Posted by C Heath Ratliff on 13-Aug-2005

On Midlife...

Midlife is when you go to the doctor and you realize you are now so old, you have to pay someone to look at you naked.

The good news about midlife is that the glass is still half-full..of course, the bad news is that it won't be long before your teeth are floating in it.

Midlife women no longer have upper arms, we have wingspans..we are no longer women in sleeveless shirts, we are flying squirrels in drag.

Midlife has hit you when you stand naked in front of a mirror and can see your rear end without turning around.

You know you are getting old when you go for a mammogram and you realize it is the only time someone will ask you to appear topless in film.

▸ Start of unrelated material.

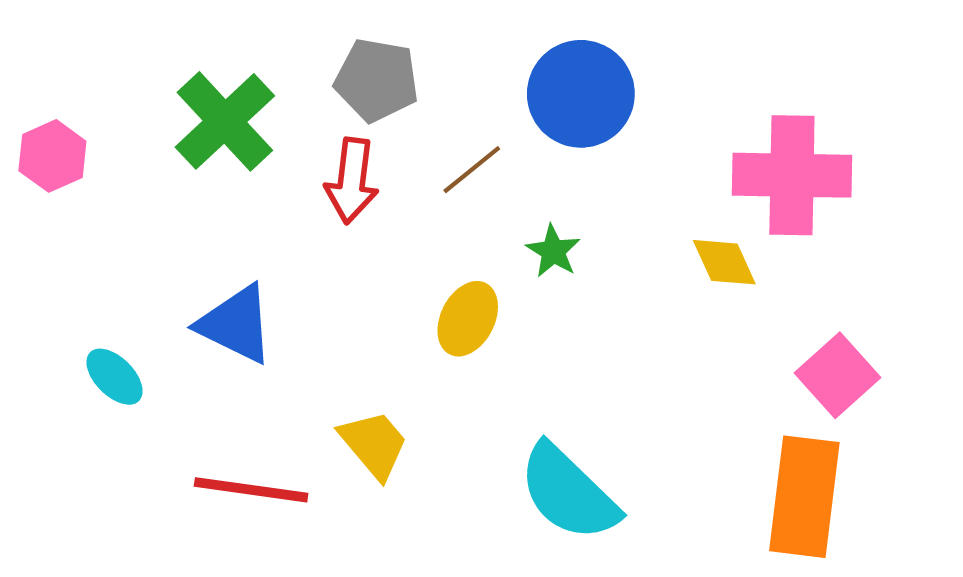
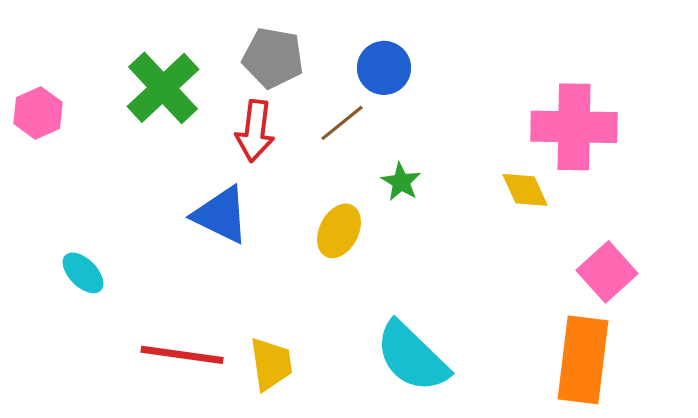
blue circle: (581, 94) -> (384, 68), moved, size x0.7
blue triangle: (236, 324) -> (221, 215), moved
yellow trapezoid: (374, 444) -> (271, 364), moved, turned 32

You know you've crossed the midlife threshold when you're in the grocery store and you hear a Muzak version of "Stairway to Heaven" in the produce department.

Midlife is when you bounce (a lot), but you don't bounce back. (It's more like Splat!)

Midlife brings the wisdom that life throws you curves..and that you're now sitting on your biggest ones. It's very hard to "get jiggy with it" in midlife..jiggly, yes; jiggy, no.

Midlife is when your 1970s Body-by-Jake now includes Legs-by-Rand McNally. (more red and blue lines than an accurately scaled map of the state of Wisconsin).

Midlife is when you want to grab every firm young lovely in a tube top and scream, "Listen, honey, even the Roman Empire fell, and those things will too!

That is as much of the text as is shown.